BUFFALO, NY – Stephanie Crockatt has been appointed executive director of the Buffalo Olmsted Parks Conservancy, the organization’s board of trustees announced today. She had held the post on an interim basis since the October 2014 resignation of Thomas Herrera-Mishler as president and CEO.
A native of Michigan, Crockatt joined the Conservancy in June 2014 after seven years as director of external affairs for the University of Georgia College of Environment & Design. From 1999 to 2007, she was president and executive director of the LPGA Tournament Owners Association, an international trade association of corporate title sponsors for the Tour. From 1995 to 1999 she served as tournament co-director for the LPGA Oldsmobile Classic which was played at Walnut Hills Country Club in East Lansing, MI. She graduated from Michigan State University, earning a bachelor’s degree in landscape architecture with a focus on golf course design, and a master’s degree in parks and recreation management.
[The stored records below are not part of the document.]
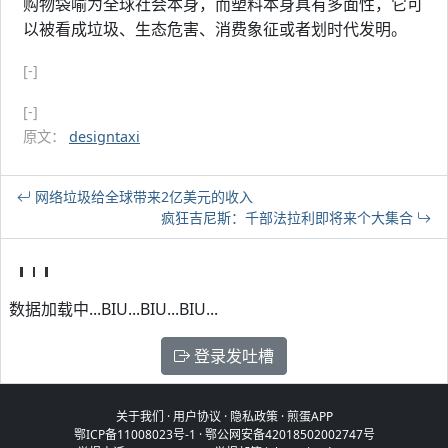
购物袋喻为全球社会本身，而塑料本身具有多面性，它可
以被看成垃圾、生态危害、消费象征或者划时代发明。
[-]
[-]
原文：
designtaxi
网络垃圾给全球带来2亿美元的收入
疯狂吉尼斯：千部法拉利即将来个大集合
数据加载中...BIU...BIU...BIU...
登录发吐槽
关于我们
·
用户协议
·
隐私政策
·
煎蛋APP
鄂ICP备11008023号-1
·
鄂公网安备42018502002747号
While studying landscape architecture, Crockatt grew to admire Frederick Law Olmsted, the legendary figure whose iconic designs include Central Park in Manhattan, as well as examples in Chicago, Louisville and other major cities across the country. Representing the University of Georgia, Crockatt toured Buffalo and experienced Olmsted’s historic gem when she attended the annual conference of the National Trust for Historic Preservation in 2011.
“Stephanie has done an outstanding job as interim executive director and senior director of institutional advancement over the past seven months,” said Kevin Kelly, chairman of the Conservancy board. “Not only does she possess all of the qualifications this crucial role requires, she has demonstrated a true passion for our beloved parks and a sincere commitment to our mission.”
In October, Crockatt played a key role in Delaware Park’s selection by the American Planning Association as one of the 2014 Great Places in America; the Conservancy and the City of Buffalo received national recognition as a result. Mayor Byron Brown recognized Crockatt and ten other community leaders at the Women’s History Month reception in March. She was also featured in the WNED-TV production, “Frederick Law Olmsted: Designing Western New York,” which premiered on May 5.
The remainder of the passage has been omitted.